-------- Records for the task

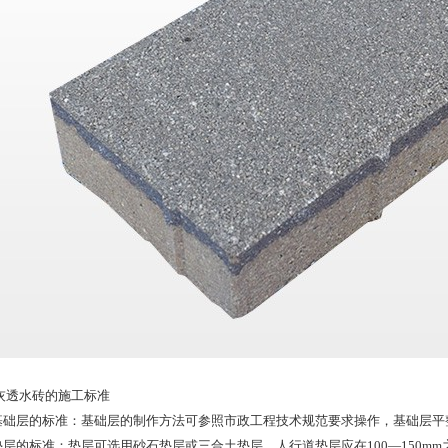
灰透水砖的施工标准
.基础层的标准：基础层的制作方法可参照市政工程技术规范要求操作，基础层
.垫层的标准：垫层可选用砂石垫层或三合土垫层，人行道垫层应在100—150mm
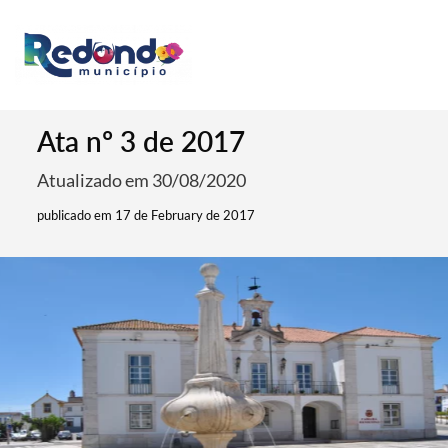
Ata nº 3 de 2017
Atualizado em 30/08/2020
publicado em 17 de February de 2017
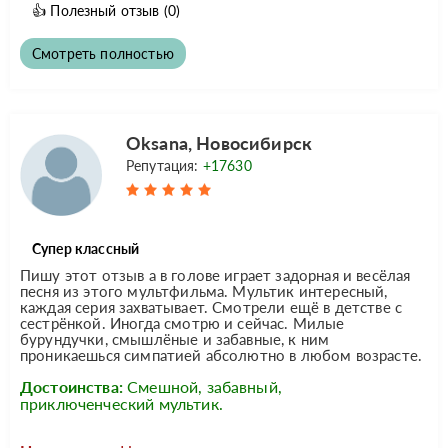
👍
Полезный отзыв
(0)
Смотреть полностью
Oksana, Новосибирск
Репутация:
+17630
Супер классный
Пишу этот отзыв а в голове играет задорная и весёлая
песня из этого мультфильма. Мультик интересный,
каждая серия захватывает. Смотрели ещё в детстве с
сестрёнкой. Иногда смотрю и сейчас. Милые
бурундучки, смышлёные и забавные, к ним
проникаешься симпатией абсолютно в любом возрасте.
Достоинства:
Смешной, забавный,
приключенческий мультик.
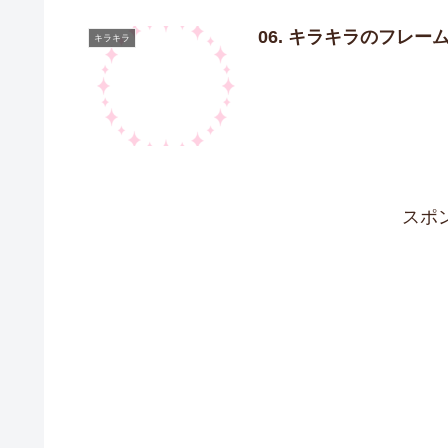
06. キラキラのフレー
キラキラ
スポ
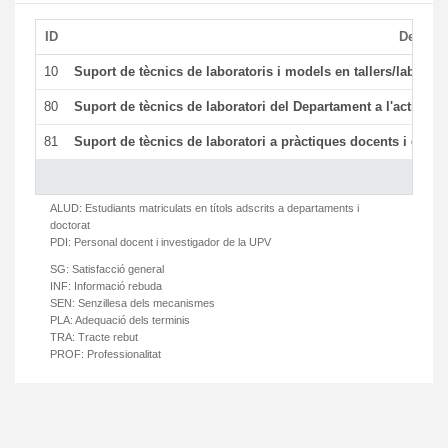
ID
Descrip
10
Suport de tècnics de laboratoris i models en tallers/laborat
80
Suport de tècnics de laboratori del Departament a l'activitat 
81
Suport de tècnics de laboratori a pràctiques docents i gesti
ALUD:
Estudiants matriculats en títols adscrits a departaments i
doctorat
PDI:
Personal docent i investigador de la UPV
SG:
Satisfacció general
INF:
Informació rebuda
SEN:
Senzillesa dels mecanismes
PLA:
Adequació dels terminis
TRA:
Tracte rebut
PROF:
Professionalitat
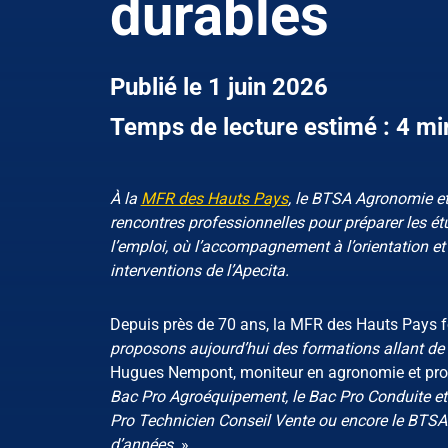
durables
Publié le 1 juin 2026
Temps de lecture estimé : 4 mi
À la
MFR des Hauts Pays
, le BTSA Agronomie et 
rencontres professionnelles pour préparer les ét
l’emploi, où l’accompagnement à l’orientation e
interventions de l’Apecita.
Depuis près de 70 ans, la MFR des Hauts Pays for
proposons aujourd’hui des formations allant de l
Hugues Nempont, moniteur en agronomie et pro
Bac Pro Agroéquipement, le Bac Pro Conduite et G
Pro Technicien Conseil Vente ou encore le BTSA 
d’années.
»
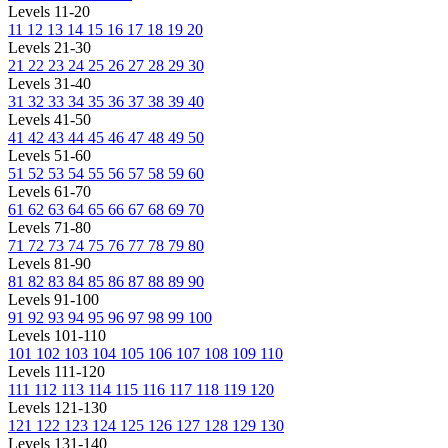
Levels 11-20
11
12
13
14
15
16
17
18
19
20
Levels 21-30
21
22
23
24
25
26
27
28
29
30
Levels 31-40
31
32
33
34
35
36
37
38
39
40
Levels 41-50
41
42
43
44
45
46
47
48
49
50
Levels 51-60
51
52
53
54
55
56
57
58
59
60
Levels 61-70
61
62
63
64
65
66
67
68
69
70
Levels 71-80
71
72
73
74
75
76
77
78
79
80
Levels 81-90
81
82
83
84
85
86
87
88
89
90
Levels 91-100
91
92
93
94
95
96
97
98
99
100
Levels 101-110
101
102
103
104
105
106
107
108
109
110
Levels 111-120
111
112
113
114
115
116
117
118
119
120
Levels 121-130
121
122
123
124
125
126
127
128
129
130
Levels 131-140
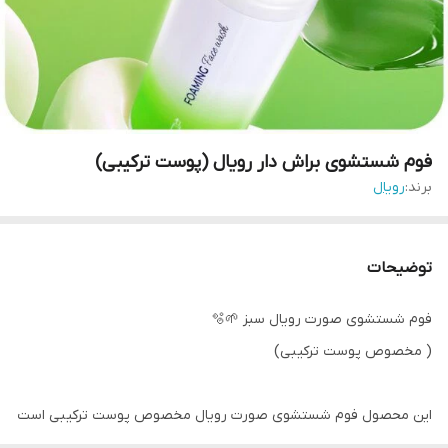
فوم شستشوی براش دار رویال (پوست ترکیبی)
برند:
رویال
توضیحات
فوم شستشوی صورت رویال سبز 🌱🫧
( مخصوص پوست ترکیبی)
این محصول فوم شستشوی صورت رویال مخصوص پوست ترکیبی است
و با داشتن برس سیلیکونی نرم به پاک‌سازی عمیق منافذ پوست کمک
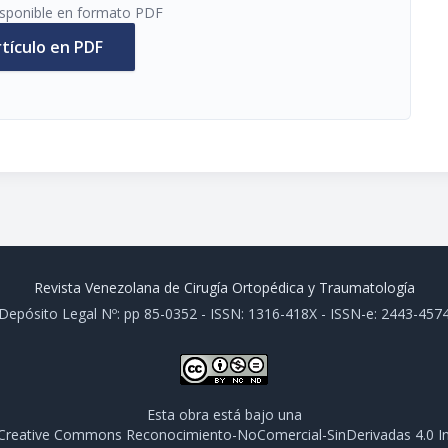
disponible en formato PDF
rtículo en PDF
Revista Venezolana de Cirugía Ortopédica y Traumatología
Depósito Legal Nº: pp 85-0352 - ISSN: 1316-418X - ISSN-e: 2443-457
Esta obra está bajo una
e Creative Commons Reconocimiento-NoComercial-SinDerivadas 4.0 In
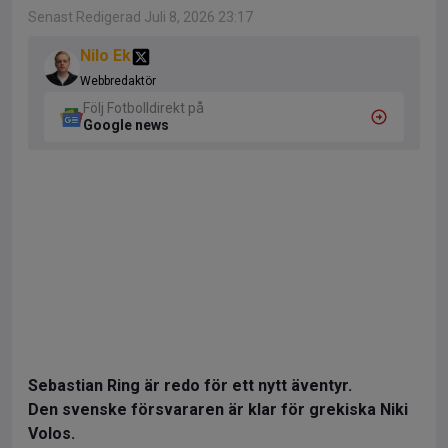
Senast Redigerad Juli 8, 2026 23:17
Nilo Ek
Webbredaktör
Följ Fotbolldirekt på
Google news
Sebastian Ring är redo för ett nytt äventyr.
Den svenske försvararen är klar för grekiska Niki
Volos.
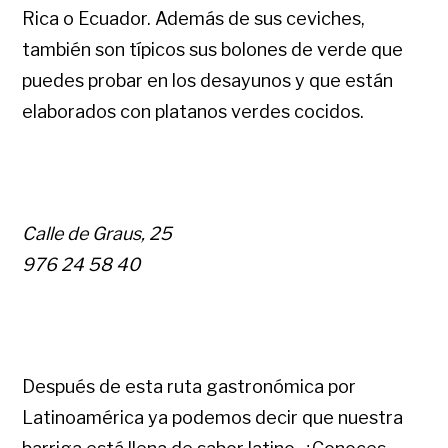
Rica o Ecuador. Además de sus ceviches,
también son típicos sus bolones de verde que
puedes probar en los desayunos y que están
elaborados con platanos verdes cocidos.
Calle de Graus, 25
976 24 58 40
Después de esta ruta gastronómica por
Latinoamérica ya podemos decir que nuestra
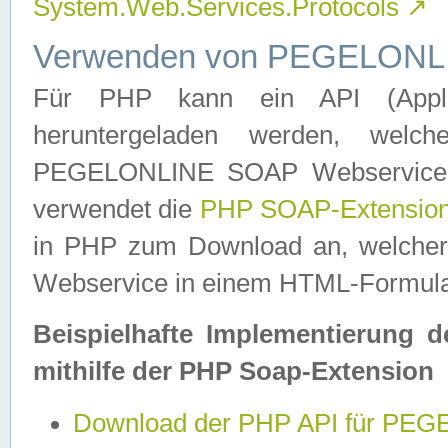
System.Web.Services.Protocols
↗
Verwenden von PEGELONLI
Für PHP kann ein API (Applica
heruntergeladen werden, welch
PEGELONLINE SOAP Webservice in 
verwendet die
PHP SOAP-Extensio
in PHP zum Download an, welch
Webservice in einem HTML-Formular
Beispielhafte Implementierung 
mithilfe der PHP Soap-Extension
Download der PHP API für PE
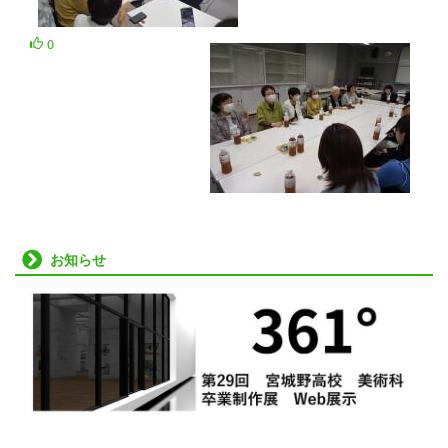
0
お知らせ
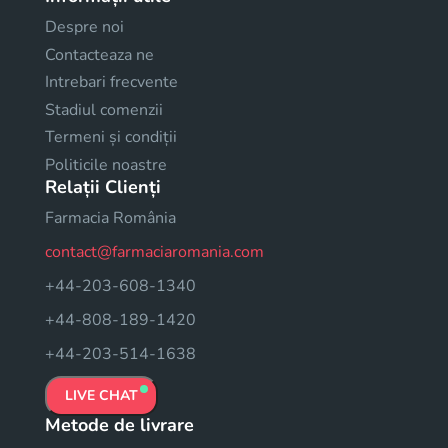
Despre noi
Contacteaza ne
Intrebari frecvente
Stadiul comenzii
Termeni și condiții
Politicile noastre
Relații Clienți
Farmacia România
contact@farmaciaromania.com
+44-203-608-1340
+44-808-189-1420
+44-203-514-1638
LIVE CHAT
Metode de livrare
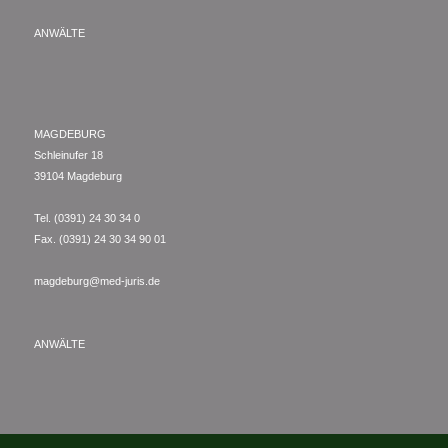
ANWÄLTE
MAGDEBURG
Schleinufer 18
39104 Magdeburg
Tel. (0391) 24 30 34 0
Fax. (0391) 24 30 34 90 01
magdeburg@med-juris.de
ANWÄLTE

----------------

All of the entries need to be copied exactly, minus any pictures.

**Output**
灰透水砖的施工标准
.基础层的标准：基础层的制作方法可参照市政工程技术规范要求操作，基础层
.垫层的标准：垫层可选用砂石垫层或三合土垫层，人行道垫层应在100—150mm
Ata nº 3 de 2017
Atualizado em 30/08/2020
publicado em 17 de February de 2017
👍
Полезный отзыв
(0)
Смотреть полностью
Oksana, Новосибирск
Репутация:
+17630
Супер классный
Пишу этот отзыв а в голове играет задорная и весёлая
песня из этого мультфильма. Мультик интересный,
каждая серия захватывает. Смотрели ещё в детстве с
сестрёнкой. Иногда смотрю и сейчас. Милые
бурундучки, смышлёные и забавные, к ним
проникаешься симпатией абсолютно в любом возрасте.
Достоинства:
Смешной, забавный,
приключенческий мультик.
06. キラキラのフレー
キラキラ
スポ
ID
Descrip
10
Suport de tècnics de laboratoris i models en tallers/laborat
80
Suport de tècnics de laboratori del Departament a l'activitat 
81
Suport de tècnics de laboratori a pràctiques docents i gesti
ALUD:
Estudiants matriculats en títols adscrits a departaments i
doctorat
PDI:
Personal docent i investigador de la UPV
SG:
Satisfacció general
INF:
Informació rebuda
SEN:
Senzillesa dels mecanismes
PLA:
Adequació dels terminis
TRA:
Tracte rebut
PROF:
Professionalitat
durables
Publié le 1 juin 2026
Temps de lecture estimé : 4 mi
À la
MFR des Hauts Pays
, le BTSA Agronomie et 
rencontres professionnelles pour préparer les ét
l’emploi, où l’accompagnement à l’orientation e
interventions de l’Apecita.
Depuis près de 70 ans, la MFR des Hauts Pays for
proposons aujourd’hui des formations allant de l
Hugues Nempont, moniteur en agronomie et pro
Bac Pro Agroéquipement, le Bac Pro Conduite et G
Pro Technicien Conseil Vente ou encore le BTSA 
d’années.
»
Levels 11-20
11
12
13
14
15
16
17
18
19
20
Levels 21-30
21
22
23
24
25
26
27
28
29
30
Levels 31-40
31
32
33
34
35
36
37
38
39
40
Levels 41-50
41
42
43
44
45
46
47
48
49
50
Levels 51-60
51
52
53
54
55
56
57
58
59
60
Levels 61-70
61
62
63
64
65
66
67
68
69
70
Levels 71-80
71
72
73
74
75
76
77
78
79
80
Levels 81-90
81
82
83
84
85
86
87
88
89
90
Levels 91-100
91
92
93
94
95
96
97
98
99
100
Levels 101-110
101
102
103
104
105
106
107
108
109
110
Levels 111-120
111
112
113
114
115
116
117
118
119
120
Levels 121-130
121
122
123
124
125
126
127
128
129
130
Levels 131-140
فوم شستشوی براش دار رویال (پوست ترکیبی)
برند:
رویال
توضیحات
فوم شستشوی صورت رویال سبز 🌱🫧
( مخصوص پوست ترکیبی)
این محصول فوم شستشوی صورت رویال مخصوص پوست ترکیبی است
و با داشتن برس سیلیکونی نرم به پاک‌سازی عمیق منافذ پوست کمک
disponible en formato PDF
rtículo en PDF
Revista Venezolana de Cirugía Ortopédica y Traumatología
Depósito Legal Nº: pp 85-0352 - ISSN: 1316-418X - ISSN-e: 2443-457
Esta obra está bajo una
e Creative Commons Reconocimiento-NoComercial-SinDerivadas 4.0 In
Senast Redigerad Juli 8, 2026 23:17
Nilo Ek
Webbredaktör
Följ Fotbolldirekt på
Google news
Sebastian Ring är redo för ett nytt äventyr.
Den svenske försvararen är klar för grekiska Niki
Volos.
Rica o Ecuador. Además de sus ceviches,
también son típicos sus bolones de verde que
puedes probar en los desayunos y que están
elaborados con platanos verdes cocidos.
Calle de Graus, 25
976 24 58 40
Después de esta ruta gastronómica por
Latinoamérica ya podemos decir que nuestra
System.Web.Services.Protocols
↗
Verwenden von PEGELONLI
Für PHP kann ein API (Applica
heruntergeladen werden, welch
PEGELONLINE SOAP Webservice in 
verwendet die
PHP SOAP-Extensio
in PHP zum Download an, welch
Webservice in einem HTML-Formular
Beispielhafte Implementierung 
mithilfe der PHP Soap-Extension
Download der PHP API für PE
0
お知らせ
Despre noi
Contacteaza ne
Intrebari frecvente
Stadiul comenzii
Termeni și condiții
Politicile noastre
Relații Clienți
Farmacia România
contact@farmaciaromania.com
+44-203-608-1340
+44-808-189-1420
+44-203-514-1638
LIVE CHAT
Metode de livrare
ANWÄLTE
MAGDEBURG
Schleinufer 18
39104 Magdeburg
Tel. (0391) 24 30 34 0
Fax. (0391) 24 30 34 90 01
magdeburg@med-juris.de
ANWÄLTE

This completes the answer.